Time Out New York: How are you using the corps de ballet in this piece?
Justin Peck: I’m really interested in working with groups. It’s a very simple thing for me, and if I’m given the option to work with two people or 10 or 20 people, I’m going to take 10 or 20. I just think there’s so much more I can do with that. Especially in a financial sense. You don’t always get the opportunity to work with big casts, so if I’m given a commission to make a work here, somewhere like NYCB, where they can support a ballet that involves a big cast, I’m going to jump at that opportunity. I decided to work with even a larger group—the corps de ballet in this is 15, and the last one was 12. There are fewer principals in this one, but because there are fewer principals in this ballet, their material gains more significance than in the last one, which was distributed evenly among six principals over the course of 30 minutes.
Time Out New York: I loved the Janie Taylor–Craig Hall duet in Rabbit. I thought it was beautiful.

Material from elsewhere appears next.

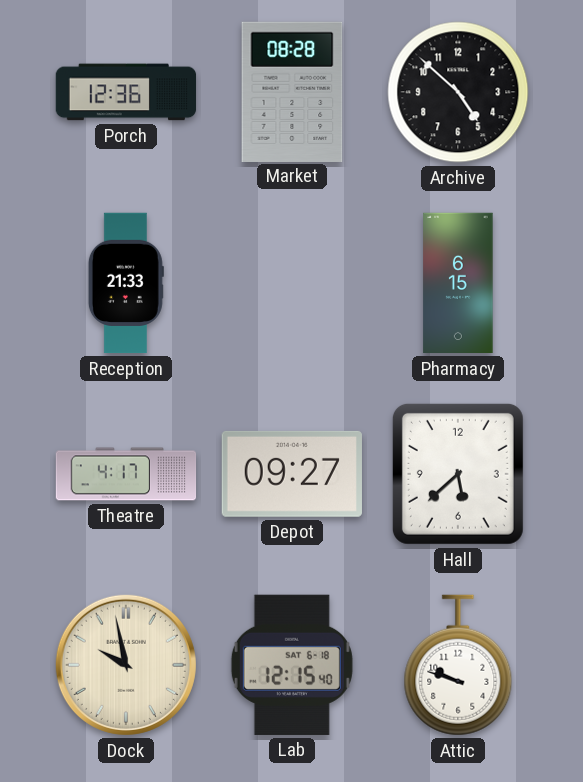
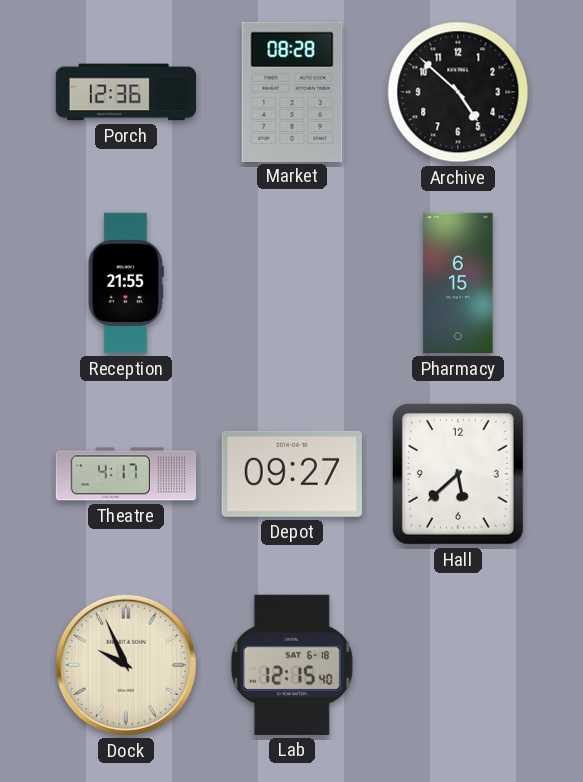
Reception: 21:33 -> 21:55
Dock: 9:58 -> 9:56
Attic: 9:48 -> none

Justin Peck: Thanks. They were great to work with. I like working with Janie. She’s always been really encouraging of my choreography from the very beginning. I think she really helped to nurture my voice. She was always eager to get in the studio, and if she had any sort of side project, she would invite me to work with her. And she and Craig work well together. He has this great ability to be a super quiet, silent partner. It’s very distinctive.
Time Out New York: How do you see formations and patterns and structure? When do you start considering that?

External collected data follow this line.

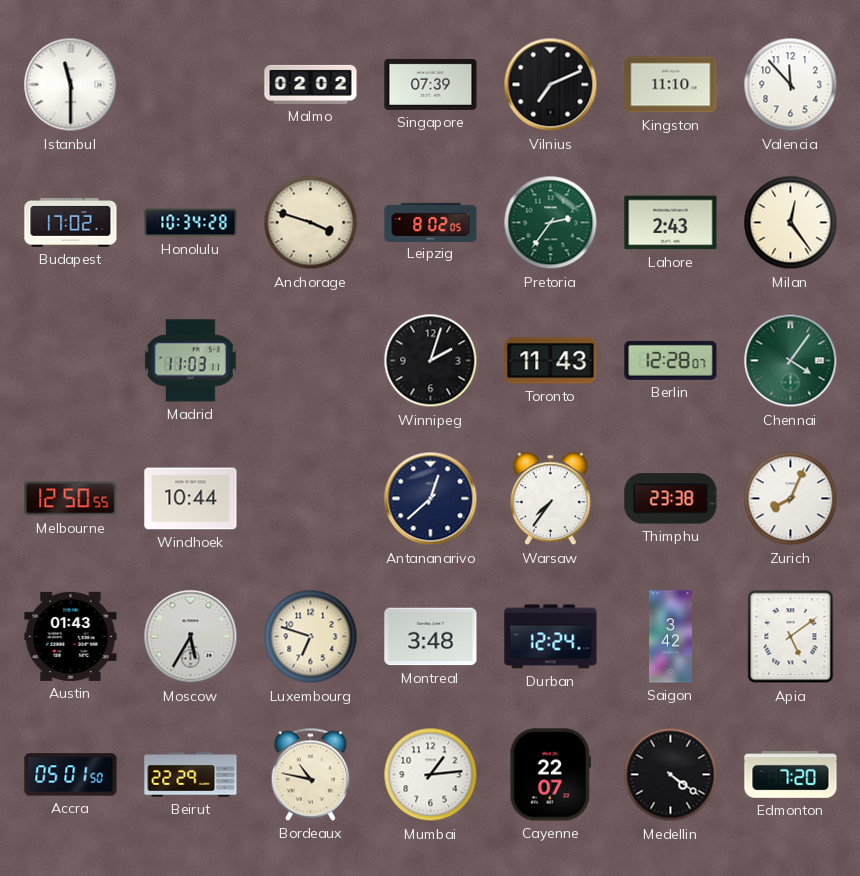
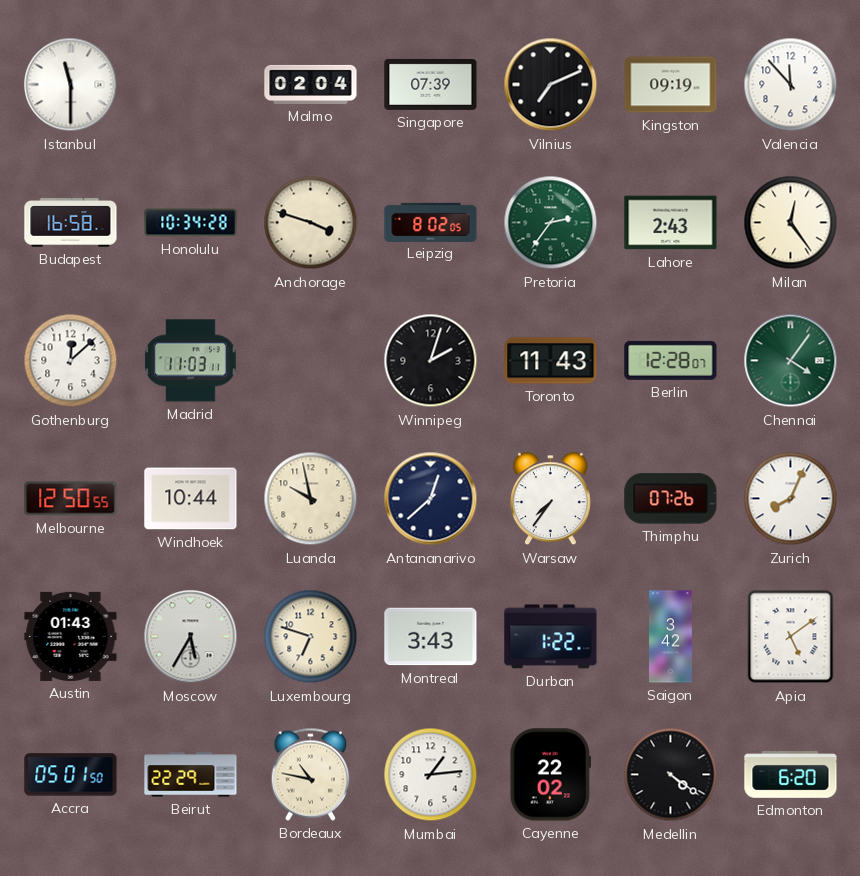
Malmo: 02:02 -> 02:04
Kingston: 11:10 -> 09:19
Budapest: 17:02 -> 16:58
Gothenburg: none -> 12:08
Luanda: none -> 9:58
Thimphu: 23:38 -> 07:26
Montreal: 3:48 -> 3:43
Durban: 12:24 -> 1:22
Cayenne: 22:07 -> 22:02
Edmonton: 7:20 -> 6:20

Justin Peck: It all comes from the music, really. I do a fair amount of sketching—they look like playbooks or something of how I want to dancers to move. It helps me visualize from a bird’s-eye view. It’s hard to get into the studio with a group of 20 dancers and to just improvise some sort of formation or pattern; I think that would result in something a little more simple than if I had put the preparation into it. So I do spend a lot of time preparing before I get into the studio. But it’s all musically driven, and it all just depends on the piece of music I’m listening to. That gives me hope that whatever ideas I come up with are going to be based on whatever the music is providing me with. The music pulls it out of me. But there are also issues of gravity and physics and what’s possible. Sometimes it won’t work. There are certain elements of improvisation at that point where you have to work on the spot and turn it into something, and sometimes those moments can result in really great things.
Time Out New York: Did anything like that happen this time?
Justin Peck: A lot of moments like that occurred with Tiler Peck. I would give her some phrase of movement and she would do it and make mistakes. She makes everything look so good that I would keep them, because they would work for her. I think her reacting to what I was giving her changed it into something even greater. Partnering is difficult to plan, especially. I’ll come in with an idea and it will be completely different to what I had envisioned. But that’s always exciting. Actually it almost gives me anxiety before I get into the studio, and then once I’m there, it’s fine.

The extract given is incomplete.